Re: [Tutor] Shelve & immutable objects

2014-01-02 Thread David Hutto
> Separately, I'm also curious about how to process big files. For example,
I
> was trying to play 100 million games of chutes & ladders

Without doing the 100,000,000, you could try either researching the nums,
or trying an algorithm that tried intervals, and narrowed down the best ,
and numerically decisive amount of largest intervals of chute and ladders..
___
Tutor maillist  -  Tutor@python.org
To unsubscribe or change subscription options:
https://mail.python.org/mailman/listinfo/tutor


Re: [Tutor] Shelve & immutable objects

2014-01-02 Thread Danny Yoo
> Separately, I'm also curious about how to process big files. For example, I
> was trying to play 100 million games of chutes & ladders, and I crashed my
> machine, I believe: the game results, including 4 ints & 2 short lists of
> ints per game, are gathered into a list, so it can become a pretty big list.
> I need to do stats and other analyses on it in the end (okay, I really don't
> NEED to play 100 million games of chutes & ladders, but as long as I
> have...): I suppose I could break it into manageable (maybe 1 million games
> each), but that will make some of the stats either clunky or wrong (I
> haven't really attacked that part yet).

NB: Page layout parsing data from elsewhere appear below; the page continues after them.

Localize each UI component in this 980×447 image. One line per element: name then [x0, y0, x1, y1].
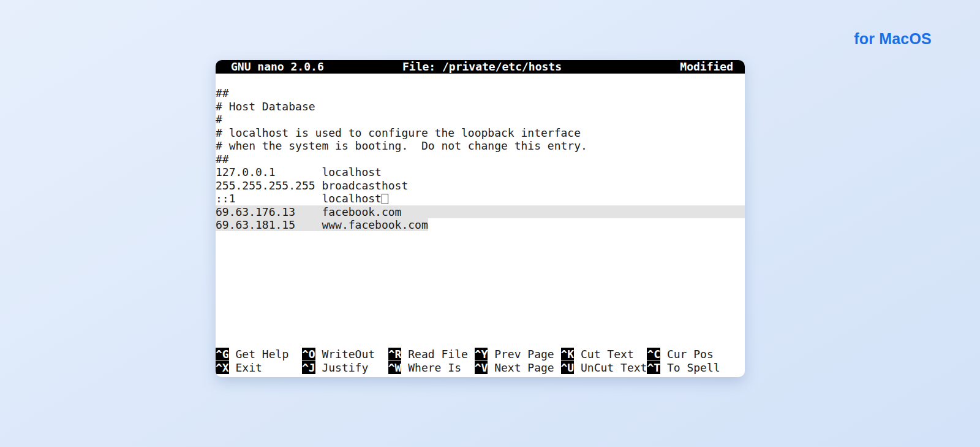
editor-content[interactable]: ### Host Database## localhost is used to…: [216, 74, 745, 348]
editor-line-text: ##: [216, 153, 229, 166]
shortcut-item: ^Y Prev Page: [475, 348, 561, 361]
shortcut-key: ^U: [561, 361, 575, 374]
shortcut-item: ^G Get Help: [216, 348, 302, 361]
shortcut-key: ^T: [647, 361, 660, 374]
shortcut-label: WriteOut: [315, 348, 375, 361]
shortcut-item: ^J Justify: [302, 361, 388, 375]
shortcut-row: ^X Exit^J Justify^W Where Is^V Next Page…: [216, 361, 745, 375]
shortcut-item: ^U UnCut Text: [561, 361, 647, 375]
shortcut-item: ^K Cut Text: [561, 348, 647, 361]
editor-line[interactable]: # Host Database: [216, 100, 745, 113]
editor-line-text: 69.63.181.15 www.facebook.com: [216, 218, 428, 231]
shortcut-label: Cut Text: [574, 348, 634, 361]
editor-line[interactable]: [216, 74, 745, 87]
shortcut-item: ^W Where Is: [388, 361, 475, 375]
nano-title-file: File: /private/etc/hosts: [402, 60, 562, 74]
shortcut-item: ^R Read File: [388, 348, 475, 361]
shortcut-label: Exit: [229, 361, 262, 374]
shortcut-key: ^V: [475, 361, 488, 374]
shortcut-item: ^X Exit: [216, 361, 302, 375]
editor-line[interactable]: 255.255.255.255 broadcasthost: [216, 179, 745, 193]
editor-line[interactable]: ::1 localhost: [216, 192, 745, 205]
shortcut-key: ^C: [647, 348, 660, 361]
shortcut-key: ^O: [302, 348, 315, 361]
editor-line-text: # localhost is used to configure the loo…: [216, 126, 581, 139]
shortcut-key: ^Y: [475, 348, 488, 361]
shortcut-key: ^R: [388, 348, 402, 361]
shortcut-key: ^X: [216, 361, 229, 374]
shortcut-label: Get Help: [229, 348, 289, 361]
editor-line[interactable]: 69.63.181.15 www.facebook.com: [216, 218, 745, 232]
shortcut-item: ^O WriteOut: [302, 348, 388, 361]
terminal-window[interactable]: GNU nano 2.0.6 File: /private/etc/hosts …: [216, 60, 745, 377]
editor-line[interactable]: #: [216, 113, 745, 126]
shortcut-row: ^G Get Help^O WriteOut^R Read File^Y Pre…: [216, 348, 745, 361]
editor-line-text: 255.255.255.255 broadcasthost: [216, 179, 408, 192]
editor-line-text: #: [216, 113, 222, 126]
editor-line-text: 127.0.0.1 localhost: [216, 166, 382, 178]
shortcut-key: ^W: [388, 361, 402, 374]
nano-titlebar: GNU nano 2.0.6 File: /private/etc/hosts …: [216, 60, 745, 74]
editor-line[interactable]: # when the system is booting. Do not cha…: [216, 139, 745, 153]
watermark-label: for MacOS: [854, 30, 932, 48]
shortcut-item: ^C Cur Pos: [647, 348, 713, 361]
editor-line[interactable]: 69.63.176.13 facebook.com: [216, 205, 745, 219]
shortcut-label: To Spell: [660, 361, 720, 374]
shortcut-item: ^T To Spell: [647, 361, 720, 375]
editor-line-text: # Host Database: [216, 100, 315, 113]
editor-line-text: ##: [216, 86, 229, 99]
shortcut-item: ^V Next Page: [475, 361, 561, 375]
editor-line-text: 69.63.176.13 facebook.com: [216, 205, 401, 218]
nano-title-app: GNU nano 2.0.6: [216, 60, 402, 74]
shortcut-key: ^J: [302, 361, 315, 374]
editor-line[interactable]: ##: [216, 153, 745, 166]
shortcut-label: Cur Pos: [660, 348, 714, 361]
shortcut-label: Read File: [401, 348, 467, 361]
shortcut-label: Justify: [315, 361, 369, 374]
shortcut-label: Where Is: [401, 361, 461, 374]
text-cursor: [382, 194, 388, 204]
shortcut-label: Prev Page: [488, 348, 554, 361]
editor-line-text: # when the system is booting. Do not cha…: [216, 139, 587, 152]
editor-line[interactable]: 127.0.0.1 localhost: [216, 166, 745, 179]
editor-line-text: ::1 localhost: [216, 192, 382, 205]
shortcut-key: ^G: [216, 348, 229, 361]
editor-line[interactable]: ##: [216, 86, 745, 100]
shortcut-label: UnCut Text: [574, 361, 647, 374]
shortcut-bar: ^G Get Help^O WriteOut^R Read File^Y Pre…: [216, 348, 745, 377]
page-background: { "watermark": { "label": "for MacOS" },…: [0, 0, 980, 447]
editor-line[interactable]: # localhost is used to configure the loo…: [216, 126, 745, 140]
nano-title-status: Modified: [562, 60, 745, 74]
shortcut-key: ^K: [561, 348, 575, 361]
shortcut-label: Next Page: [488, 361, 554, 374]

This is probably one of those cases where you don't want to persist
this in active memory, but rather store it in some kind of long-term
store.

We can do a back of the envelope calculation to see why.  An int's
native size is 4 bytes on 32-bit machines.  This is Python, so there's
a bit more overhead.  Let's roughly say that each record about 10
ints, so about 40 bytes.

100 * 10^6 records * 40 bytes per record = 4 * 10^9 bytes.

###
>>> import humanize
>>> humanize.intword(4*10**9)
'4 billion'
###

So that's about 4 billion bytes, as a very rough guess.

Unfortunately, when we get to those magnitudes, that's way too large
to fit into a standard computer's memory.  32-bit machines can only
address up to about 4 billion bytes:


>>> humanize.intword(2**32)
'4.3 billion'


So trying to juggle all those records in short-term RAM is a
non-starter: it won't work.  We'll want to do something different
instead, such as saving each record into a persistent on-disk,
external database.

If you're interested, bring this up as a separate topic on
python-tutor, and I'm sure folks here will be happy to talk about it.


Good luck!
___
Tutor maillist  -  Tutor@python.org
To unsubscribe or change subscription options:
https://mail.python.org/mailman/listinfo/tutor


Re: [Tutor] Shelve & immutable objects

2014-01-02 Thread eryksun
On Thu, Jan 2, 2014 at 4:15 AM, Keith Winston  wrote:
> Thanks for all this Eryksun (and Mark!), but... I don't understand why you
> brought gdbm in? Is it something underlying shelve, or a better approach, or
> something else? That last part really puts me in a pickle, and I don't
> understand why.

A Shelf is backed by a container with the following mapping methods:

keys
__contains__
__getitem__
__setitem__
__delitem__
__len__

Shelf will also try to call `close` and `sync` on the container if
available. For some reason no one has made Shelf into a context
manager (i.e. __enter__ and __exit__), so remember to close() it.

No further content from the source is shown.